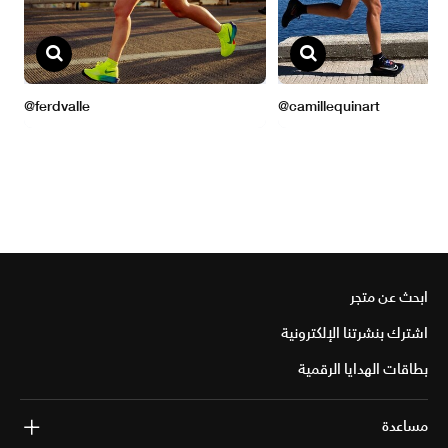
ابحث عن متجر
اشترك بنشرتنا الإلكترونية
بطاقات الهدايا الرقمية
مساعدة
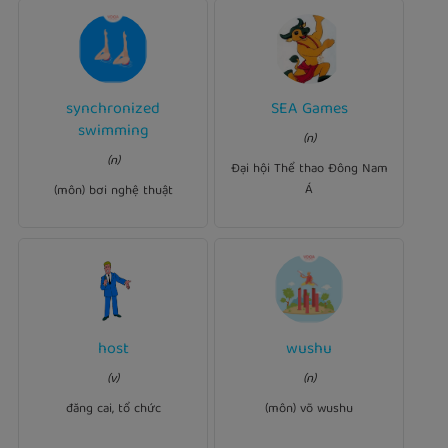
Ví dụ:
synchronized
SEA Games
Ví dụ:
The 22nd SEA Games was
swimming
He's a great enthusiast for
(n)
believed to have been very
swimming.
synchronized
successful.
(n)
Đại hội Thể thao Đông Nam
Á
(môn) bơi nghệ thuật
Ví dụ:
host
wushu
Ví dụ:
Other sports are karatedo,
the
host
My company will
(v)
(n)
athletics, bodybuilding and
three-day conference.
.
wushu
đăng cai, tổ chức
(môn) võ wushu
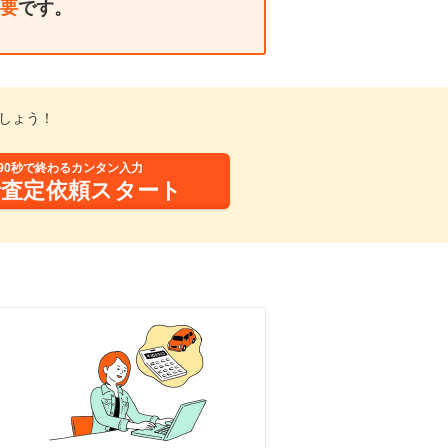
要
です。
しょう！
90秒で終わるカンタン入力
括査定依頼スタート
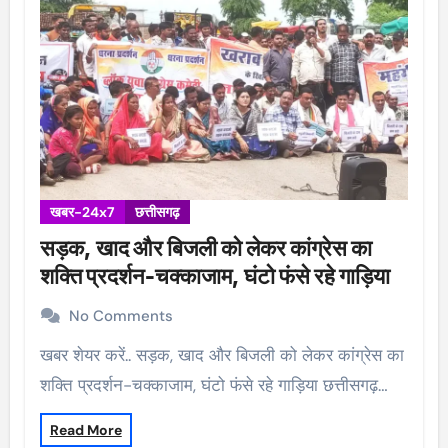
खबर-24x7
छत्तीसगढ़
सड़क, खाद और बिजली को लेकर कांग्रेस का
शक्ति प्रदर्शन-चक्काजाम, घंटो फंसे रहे गाड़िया
No Comments
खबर शेयर करें.. सड़क, खाद और बिजली को लेकर कांग्रेस का
शक्ति प्रदर्शन-चक्काजाम, घंटो फंसे रहे गाड़िया छत्तीसगढ़…
Read More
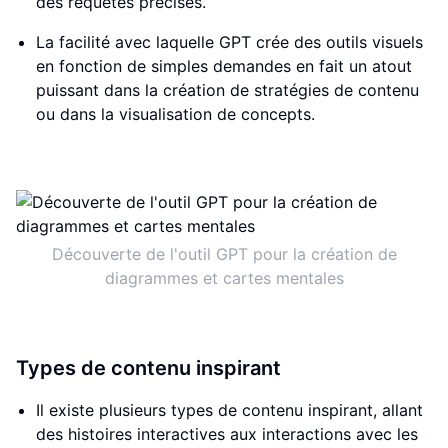
des requêtes précises.
La facilité avec laquelle GPT crée des outils visuels
en fonction de simples demandes en fait un atout
puissant dans la création de stratégies de contenu
ou dans la visualisation de concepts.
Découverte de l'outil GPT pour la création de
diagrammes et cartes mentales
Types de contenu inspirant
Il existe plusieurs types de contenu inspirant, allant
des histoires interactives aux interactions avec les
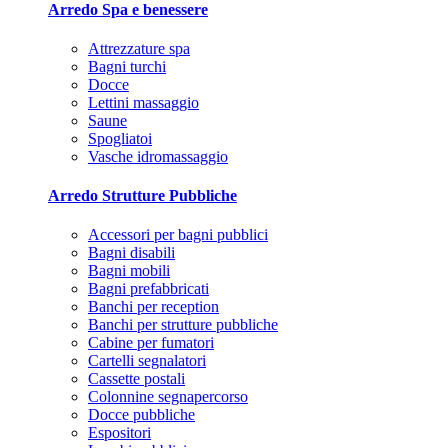
Arredo Spa e benessere
Attrezzature spa
Bagni turchi
Docce
Lettini massaggio
Saune
Spogliatoi
Vasche idromassaggio
Arredo Strutture Pubbliche
Accessori per bagni pubblici
Bagni disabili
Bagni mobili
Bagni prefabbricati
Banchi per reception
Banchi per strutture pubbliche
Cabine per fumatori
Cartelli segnalatori
Cassette postali
Colonnine segnapercorso
Docce pubbliche
Espositori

+ + + +

_TASK DESCRIPTION_. Count each line of the listing above in which "avec" appears, and give that count with nothing added.

_ANSWER AREA_. 2